ABSTRACT: Melanoma responds poorly to standard chemotherapy due to its intrinsic chemoresistance. Multiple genetic and molecular defects, including an activating mutation in the BRaf kinase gene, are associated with melanoma, and the resulting alterations in signal transduction pathways regulating proliferation and apoptosis are thought to contribute to its chemoresistance. Sorafenib, a multikinase inhibitor that targets BRaf kinase, is Food and Drug Administration approved for use in advanced renal cell and hepatocellular carcinomas. Although sorafenib has shown little promise as a single agent in melanoma patients, recent clinical trials suggest that, when combined with chemotherapy, it may have more benefit. We evaluated the ability of sorafenib to augment the cytotoxic effects of melphalan, a regional chemotherapeutic agent, and temozolomide, used in systemic and regional treatment of melanoma, on a panel of 24 human melanoma-derived cell lines and in an animal model of melanoma. Marked differences in response to 10 micromol/L sorafenib alone were observed in vitro across cell lines. Response to sorafenib significantly correlated with extracellular signal-regulated kinase (ERK) downregulation and loss of Mcl-1 expression (P < 0.05). Experiments with the mitogen-activated protein kinase/ERK kinase inhibitor U0126 suggest a unique role for ERK downregulation in the observed effects. Sorafenib in combination with melphalan or temozolomide led to significantly improved responses in vitro (P < 0.05). In the animal model of melanoma, sorafenib in combination with regional melphalan or regional temozolomide was more effective than either treatment alone in slowing tumor growth.

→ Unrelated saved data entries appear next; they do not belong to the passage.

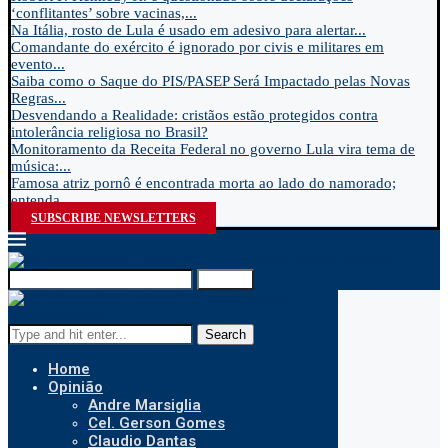
‘conflitantes’ sobre vacinas,...
Na Itália, rosto de Lula é usado em adesivo para alertar...
Comandante do exército é ignorado por civis e militares em
evento...
Saiba como o Saque do PIS/PASEP Será Impactado pelas Novas
Regras...
Desvendando a Realidade: cristãos estão protegidos contra
intolerância religiosa no Brasil?
Monitoramento da Receita Federal no governo Lula vira tema de
música:...
Famosa atriz pornô é encontrada morta ao lado do namorado;
entenda...
SUBSCRIBE NEWSLETTERS
Search
Search
Home
Opinião
Andre Marsiglia
Cel. Gerson Gomes
Claudio Dantas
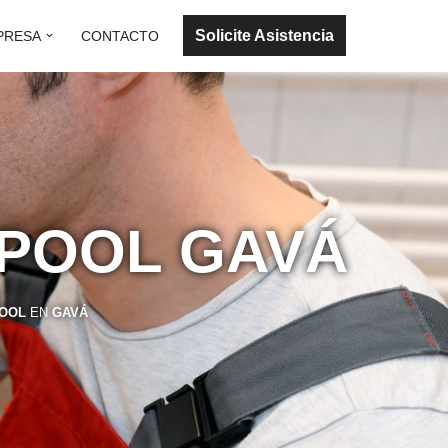
Solicite Asistencia
PRESA
CONTACTO
LPOOL GAVÁ
POOL
EN
GAVÁ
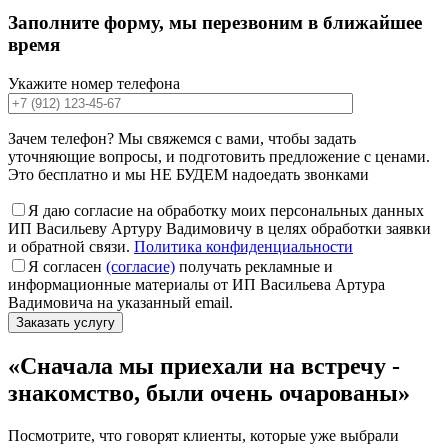
Заполните форму
, мы перезвоним в ближайшее
время
Укажите номер телефона
Зачем телефон? Мы свяжемся с вами, чтобы задать
уточняющие вопросы, и подготовить предложение с ценами.
Это бесплатно и мы НЕ БУДЕМ надоедать звонками
Я даю согласие на обработку моих персональных данных
ИП Васильеву Артуру Вадимовичу в целях обработки заявки
и обратной связи.
Политика конфиденциальности
Я согласен
(согласие)
получать рекламные и
информационные материалы от ИП Васильева Артура
Вадимовича на указанный email.
«Сначала мы приехали на встречу -
знакомство, были очень очарованы»
Посмотрите, что говорят клиенты, которые уже выбрали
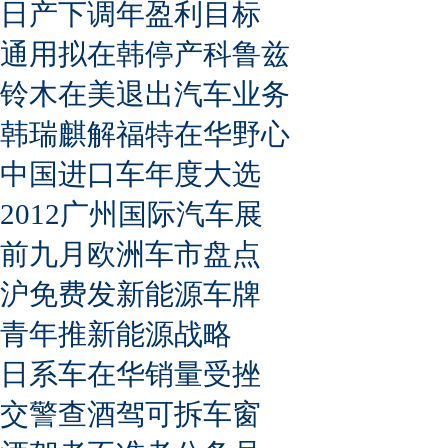
日产下调年盈利目标
通用拟在韩停产科鲁兹
铃木在美退出汽车业务
韩瑞麒解福特在华野心
中国进口车年度大选
2012广州国际汽车展
前九月欧洲车市盘点
沪免费发新能源车牌
青年推新能源战略
日系车在华销量受挫
交警查酒驾可拆车窗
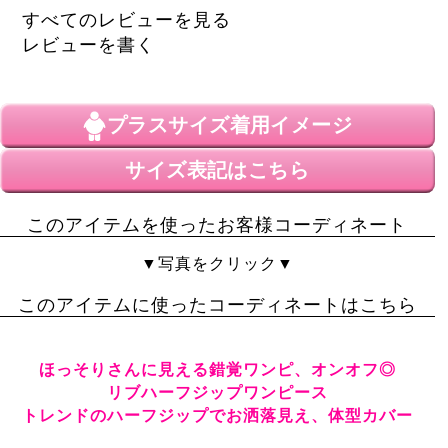
す。ハーフジップのワンピース、トレンドに乗っかって
すべてのレビューを見る
この冬たくさん着たいです。
レビューを書く
プラスサイズ
着用イメージ
サイズ表記はこちら
このアイテムを使ったお客様コーディネート
▼写真をクリック▼
このアイテムに使ったコーディネートはこちら
ほっそりさんに見える錯覚ワンピ、オンオフ◎
リブハーフジップワンピース
トレンドのハーフジップでお洒落見え、体型カバー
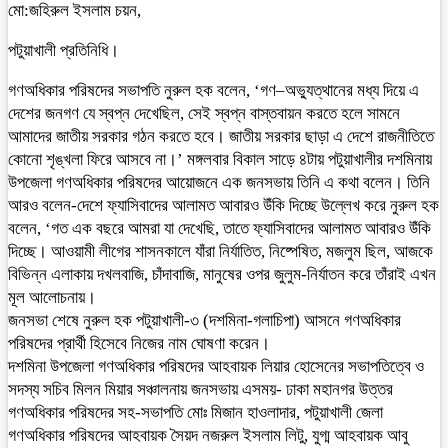
মো:জহিরুল ইসলাম চয়ন,
পটুয়াখালী প্রতিনিধি।
গণঅধিকার পরিষদের সভাপতি নুরুল হক বলেন, ‘গণ–অভ্যুত্থানের মধ্য দিয়ে এ
দেশের জনগণ যে স্বপ্ন দেখেছিল, সেই স্বপ্ন বাস্তবায়ন করতে হলে সামনে
আমাদের জাতীয় সরকার গঠন করতে হবে। জাতীয় সরকার ছাড়া এ দেশে রাজনীতিতে
কোনো শৃঙ্খলা ফিরে আসবে না।’ মঙ্গলবার বিকাল সাড়ে ৪টায় পটুয়াখালীর দশমিনায়
উপজেলা গণঅধিকার পরিষদের আয়োজনে এক জনসভায় তিনি এ কথা বলেন। তিনি
আরও বলেন-দেশে ফ্যাসিবাদের আলামত আবারও উঁকি দিচ্ছে উল্লেখ করে নুরুল হক
বলেন, ‘গত এক বছরে আমরা যা দেখেছি, তাতে ফ্যাসিবাদের আলামত আবারও উঁকি
দিচ্ছে। আওয়ামী লীগের শাসনকালে যাঁরা নির্যাতিত, নিষ্পেষিত, মজলুম ছিল, আজকে
বিভিন্ন এলাকায় দখলবাজি, চাঁদাবাজি, মানুষের ওপর জুলুম-নির্যাতন করে তাঁরাই এখন
মূল আলোচনায়।
জনসভা শেষে নুরুল হক পটুয়াখালী-৩ (দশমিনা-গলাচিপা) আসনে গণঅধিকার
পরিষদের প্রার্থী হিসেবে নিজের নাম ঘোষণা করেন।
দশমিনা উপজেলা গণঅধিকার পরিষদের আহবায়ক লিয়ার হোসেনের সভাপতিত্বে ও
সদস্য সচিব মিলন মিয়ার সঞ্চালনায় জনসভায় এসময়- ঢাকা মহানগর উত্তর
গণঅধিকার পরিষদের সহ-সভাপতি মোঃ মিজান হাওলাদার, পটুয়াখালী জেলা
গণঅধিকার পরিষদের আহবায়ক সৈয়দ নজরুল ইসলাম লিটু, যুগ্ম আহবায়ক আবু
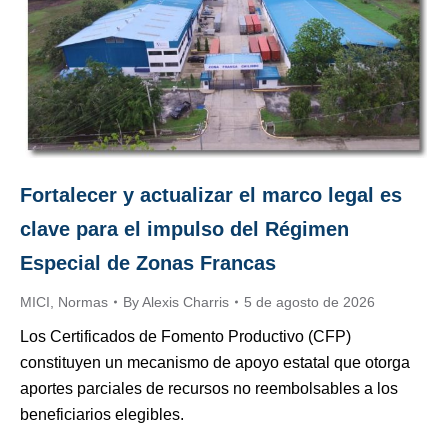
Fortalecer y actualizar el marco legal es
clave para el impulso del Régimen
Especial de Zonas Francas
MICI
,
Normas
By
Alexis Charris
5 de agosto de 2026
Los Certificados de Fomento Productivo (CFP)
constituyen un mecanismo de apoyo estatal que otorga
aportes parciales de recursos no reembolsables a los
beneficiarios elegibles.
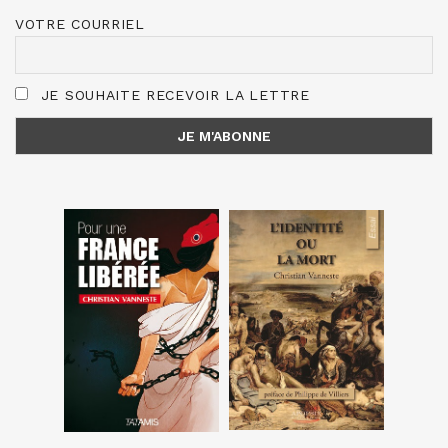
VOTRE COURRIEL
JE SOUHAITE RECEVOIR LA LETTRE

These results show that sorafenib in combination with chemotherapy provides a novel approach to enhance chemotherapeutic efficacy in the regional treatment of in-transit melanoma.

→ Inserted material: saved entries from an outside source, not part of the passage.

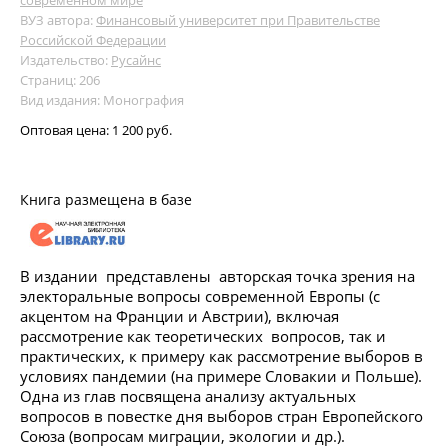
ВУЗ автора:
Финансовый университет при Правительстве
Российской Федерации
Издательство:
Русайнс
Страниц: 206
Вид издания: Монография
Оптовая цена:
1 200 руб.
Книга размещена в базе
В издании представлены авторская точка зрения на
электоральные вопросы современной Европы (с
акцентом на Франции и Австрии), включая
рассмотрение как теоретических вопросов, так и
практических, к примеру как рассмотрение выборов в
условиях пандемии (на примере Словакии и Польше).
Одна из глав посвящена анализу актуальных
вопросов в повестке дня выборов стран Европейского
Союза (вопросам миграции, экологии и др.).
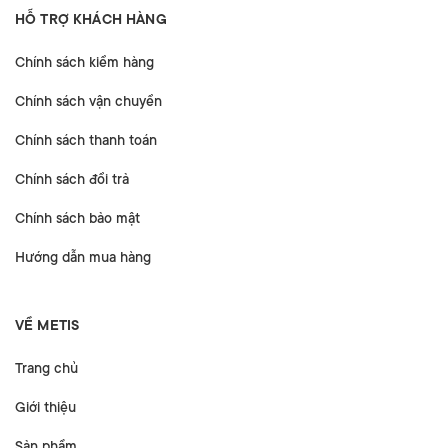
HỖ TRỢ KHÁCH HÀNG
Chính sách kiểm hàng
Chính sách vận chuyển
Chính sách thanh toán
Chính sách đổi trả
Chính sách bảo mật
Hướng dẫn mua hàng
VỀ METIS
Trang chủ
Giới thiệu
Sản phẩm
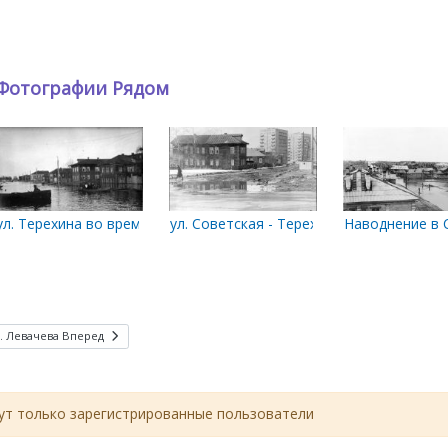
Фотографии Рядом
1900-х годов.
ул. Терехина во время весеннего половодья. 1924 год
ул. Советская - Терехина
Наводнение в С
. Левачева
Вперед
т только зарегистрированные пользователи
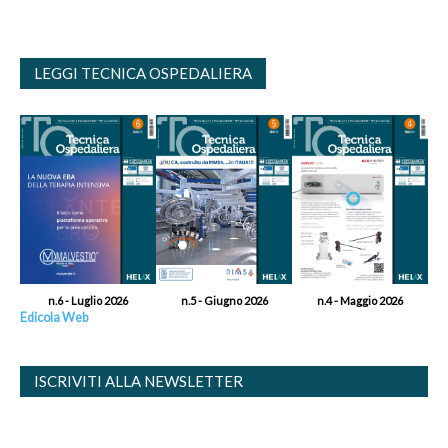
LEGGI TECNICA OSPEDALIERA
n.6 - Luglio 2026
n.5 - Giugno 2026
n.4 - Maggio 2026
Edicola Web
ISCRIVITI ALLA NEWSLETTER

15 Article Inhibition of poly(ADP-ribose) polymerase enhances the effect of chemotherapy in an animal model of regional therapy for the treatment of advanced extremity malignant melanoma. 2010

Toshimitsu, Hiroaki / Yoshimoto, Yasunori / Augustine, Christina K / Padussis, James C / Yoo, Jin S / Angelica Selim, M / Pruitt, Scott K / Friedman, Henry S / Ali-Osman, Francis / Tyler, Douglas S. ·Department of Surgery, Duke University Medical Center, Durham, NC, USA. ·Ann Surg Oncol · Pubmed #20182810.

ABSTRACT: BACKGROUND: Poly(ADP-ribose) polymerase (PARP) is an important regulator of programmed cell death in response to alkylating agents such as temozolomide (TMZ). The goal of this study was to determine if a systemically administered PARP-inhibitor (INO-1001) could augment the efficacy of TMZ in a rat model of extremity malignant melanoma. MATERIALS AND METHODS: PARP activity was measured in vitro across a panel of 5 human malignant melanoma-derived cell lines. To evaluate tumor response to PARP inhibition in combination with regional isolated limb infusion (ILI) therapy with TMZ, two TMZ-resistant malignant melanoma cell lines were grown as xenografts in the hind limb of rats. INO-1001 (400 mg/kg) was injected intraperitoneally 7 times every 8 hours prior to ILI. Tumor volume was measured for up to 40 days. RESULTS: In vitro inhibition of PARP activity by INO-1001 ranged from 25.5% to 65.6%. In a mismatch repair (MMR)-deficient xenograft, treatment with INO-1001 prior to ILI significantly (P < .04) increased the efficacy of TMZ. The increase in tumor volume at day 40 following TMZ-ILI with INO-1001 was only 22.6% compared with 322.8% with TMZ-ILI alone. In a xenograft that was MMR-proficient and had high levels of O(6)-methylguanine-DNA methyltransferase (MGMT) activity, there was little improvement in TMZ efficacy with INO-1001 treatment. CONCLUSION: The PARP-inhibitor, INO-1001, can enhance the response of TMZ-resistant, MMR-deficient, malignant melanoma xenografts to intra-arterially administered TMZ in a regional treatment model of advanced extremity malignant melanoma.